What you have to do -> With the pictures left out, write out the records verbatim.

*** Material to process Section Begins ***

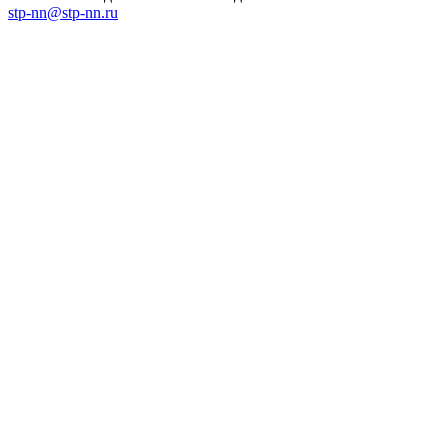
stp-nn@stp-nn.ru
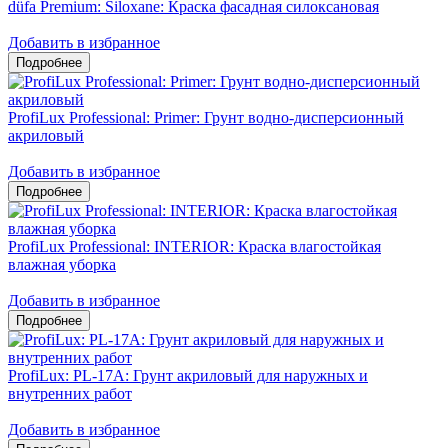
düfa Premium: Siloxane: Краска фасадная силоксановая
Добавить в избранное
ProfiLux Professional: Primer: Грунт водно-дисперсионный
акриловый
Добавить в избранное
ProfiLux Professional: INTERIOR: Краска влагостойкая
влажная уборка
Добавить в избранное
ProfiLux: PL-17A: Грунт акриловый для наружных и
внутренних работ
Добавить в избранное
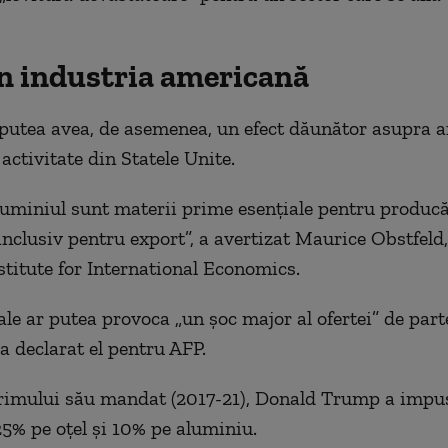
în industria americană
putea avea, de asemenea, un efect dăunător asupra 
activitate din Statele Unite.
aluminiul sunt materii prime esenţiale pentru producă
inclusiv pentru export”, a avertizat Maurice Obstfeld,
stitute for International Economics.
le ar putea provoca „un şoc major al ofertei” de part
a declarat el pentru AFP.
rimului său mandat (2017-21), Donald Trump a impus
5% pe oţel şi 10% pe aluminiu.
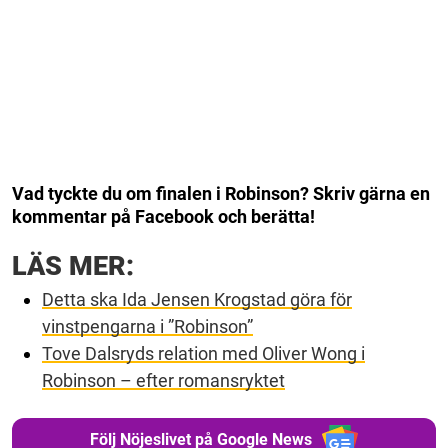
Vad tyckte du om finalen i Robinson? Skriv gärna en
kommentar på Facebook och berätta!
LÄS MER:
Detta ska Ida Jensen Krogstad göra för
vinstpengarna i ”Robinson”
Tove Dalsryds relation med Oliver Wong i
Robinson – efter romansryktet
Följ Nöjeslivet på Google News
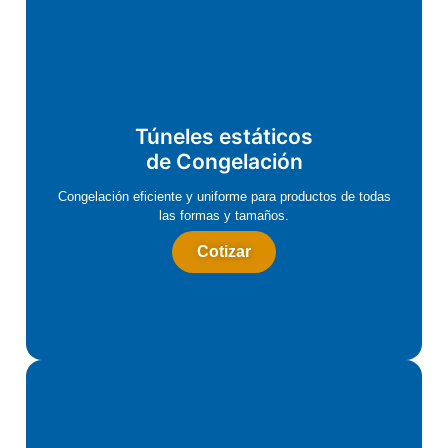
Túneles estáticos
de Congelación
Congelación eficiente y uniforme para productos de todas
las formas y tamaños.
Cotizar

*** Material to process Section Ends ***

Result of this task ->
stp-nn@stp-nn.ru
düfa Premium: Siloxane: Краска фасадная силоксановая
Добавить в избранное
ProfiLux Professional: Primer: Грунт водно-дисперсионный
акриловый
Добавить в избранное
ProfiLux Professional: INTERIOR: Краска влагостойкая
влажная уборка
Добавить в избранное
ProfiLux: PL-17A: Грунт акриловый для наружных и
внутренних работ
Добавить в избранное
în industria americană
putea avea, de asemenea, un efect dăunător asupra 
activitate din Statele Unite.
aluminiul sunt materii prime esenţiale pentru producă
inclusiv pentru export”, a avertizat Maurice Obstfeld,
stitute for International Economics.
le ar putea provoca „un şoc major al ofertei” de part
a declarat el pentru AFP.
rimului său mandat (2017-21), Donald Trump a impus
5% pe oţel şi 10% pe aluminiu.
Vad tyckte du om finalen i Robinson? Skriv gärna en
kommentar på Facebook och berätta!
LÄS MER:
Detta ska Ida Jensen Krogstad göra för
vinstpengarna i ”Robinson”
Tove Dalsryds relation med Oliver Wong i
Robinson – efter romansryktet
Följ Nöjeslivet på Google News
Túneles estáticos
de Congelación
Congelación eficiente y uniforme para productos de todas
las formas y tamaños.
Cotizar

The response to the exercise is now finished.